„Polisse/Poliezei“ (2011) von Maiwenn
Wenn sich die Polizisten der Pariser Jugendschutz-Einheit zum Verhör aufmachen, sollten sie sich besser warm anziehen. Denn der Wind, der ihnen dort entgegenschlägt, kann schmerzvoll sein, eisig und hart. Da erzählt ein Kind detailreich vom Missbrauch der Eltern. Ein pädophiler Macho suhlt sich arrogant in der eigenen Widerlichkeit. Und eine Mutter berichtet ganz selbstverständlich darüber, wie sie jeden Abend ihren Jungen befriedigt. Dabei erreichen die Sätze einen peinvollen Grad der Suggestion. Doch diese provokative Freiheit nimmt sich die junge Regisseurin Maiwenn: In ihrem Film „Poliezei“ hört sie schonungslos hin – auch wenn dabei im Kopf des Zuschauers Vorstellungsbilder wachgerufen werden, die er dort gar nicht haben will. Und was ist mit jenen Einstellungen, in denen sich die Polizisten lustig machen über die jugendlichen Opfer und sich aus Selbstschutz oder aufgezehrtem Einfühlungsvermögen kaputtlachen über deren Schicksal? Keine Frage, die Regisseurin wandelt mutig auf einem schmalen Grat.

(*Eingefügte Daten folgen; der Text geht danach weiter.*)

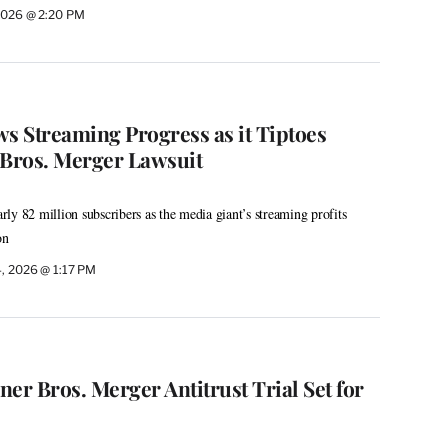
2026 @ 2:20 PM
 Streaming Progress as it Tiptoes
Bros. Merger Lawsuit
ly 82 million subscribers as the media giant’s streaming profits
on
, 2026 @ 1:17 PM
r Bros. Merger Antitrust Trial Set for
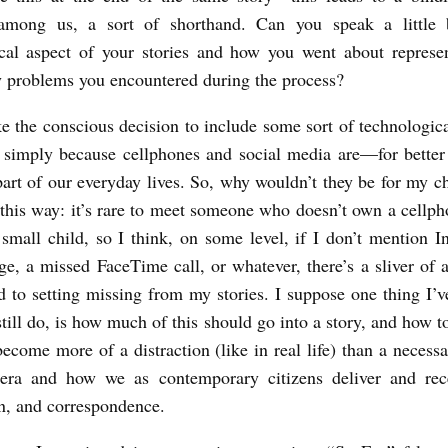
among us, a sort of shorthand. Can you speak a little b
cal aspect of your stories and how you went about represen
y problems you encountered during the process?
e the conscious decision to include some sort of technologica
 simply because cellphones and social media are—for bette
rt of our everyday lives. So, why wouldn’t they be for my ch
t this way: it’s rare to meet someone who doesn’t own a cellph
 small child, so I think, on some level, if I don’t mention I
ge, a missed FaceTime call, or whatever, there’s a sliver of a
d to setting missing from my stories. I suppose one thing I’v
still do, is how much of this should go into a story, and how t
become more of a distraction (like in real life) than a necess
 era and how we as contemporary citizens deliver and rec
n, and correspondence.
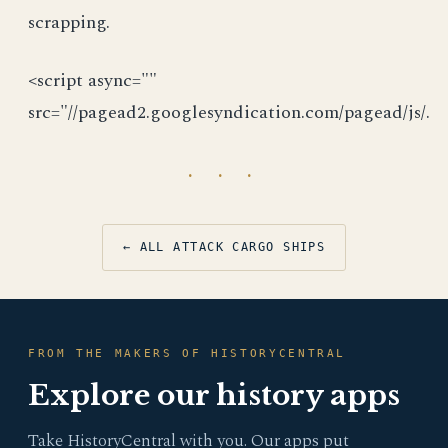
scrapping.
<script async=""
src="//pagead2.googlesyndication.com/pagead/js/.
· · ·
← ALL ATTACK CARGO SHIPS
FROM THE MAKERS OF HISTORYCENTRAL
Explore our history apps
Take HistoryCentral with you. Our apps put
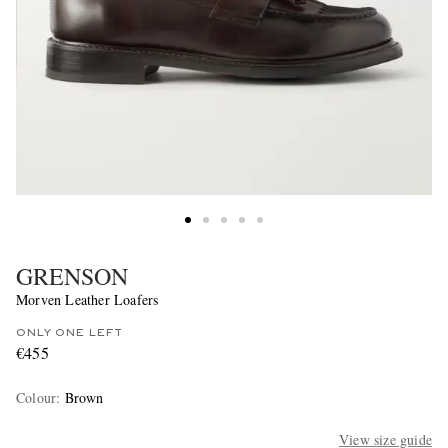
GRENSON
Morven Leather Loafers
ONLY ONE LEFT
€455
Colour
:
Brown
View size guide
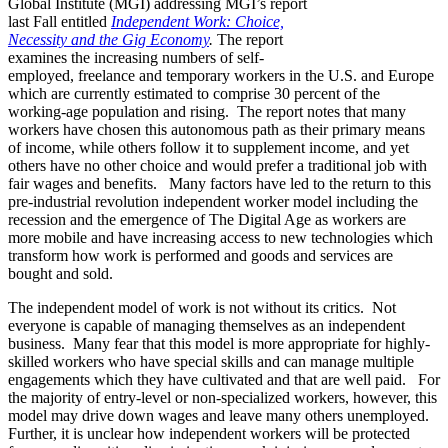
Global Institute (MGI) addressing MGI’s report
last Fall entitled
Independent Work: Choice,
Necessity and the Gig Economy
.
The report
examines the increasing numbers of self-
employed, freelance and temporary workers in the U.S. and Europe
which are currently estimated to comprise 30 percent of the
working-age population and rising. The report notes that many
workers have chosen this autonomous path as their primary means
of income, while others follow it to supplement income, and yet
others have no other choice and would prefer a traditional job with
fair wages and benefits. Many factors have led to the return to this
pre-industrial revolution independent worker model including the
recession and the emergence of The Digital Age as workers are
more mobile and have increasing access to new technologies which
transform how work is performed and goods and services are
bought and sold.
The independent model of work is not without its critics. Not
everyone is capable of managing themselves as an independent
business. Many fear that this model is more appropriate for highly-
skilled workers who have special skills and can manage multiple
engagements which they have cultivated and that are well paid. For
the majority of entry-level or non-specialized workers, however, this
model may drive down wages and leave many others unemployed.
Further, it is unclear how independent workers will be protected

Die Jugendschutz-Einheit der Pariser Polizei: Das bedeutet bei Maiwenn blankliegende Nerven, Bürokratie-Schikanen, schlechte Ausstattung und einen niederen Rang in der Polizei-Hierarchie. Das bedeutet Machosprüche, Zickenterror, Mobbing und ein zerrüttetes Familienleben. Aber es bedeutet auch Verschworenheit, Gemeinschaftsgefühle und ein heftiges Schwanken zwischen Zynismus und warmer Empathie für die Jugendlichen. Mit agiler Handkamera gefilmt springt „Poliezei“, die orthographische Schlamperei spielt auf kindliche Rechtschreibfehler an, von einer hochemotionalen Episode zur nächsten: die nervenaufreibende Razzia in einem Wohnwagenlager rumänischer Migranten; die wilde Suche nach einer drogensüchtigen Mutter, die ihr Baby aus der Krippe entführt hat; die herzzerreißende Trennung eines afrikanischen Jungen von seiner obdachlosen Mutter. Dazwischen: Mittagsszenen in der Kantine, gemeinsames Feiern in der Disco, Posieren am Schießstand, Flirten und Sex.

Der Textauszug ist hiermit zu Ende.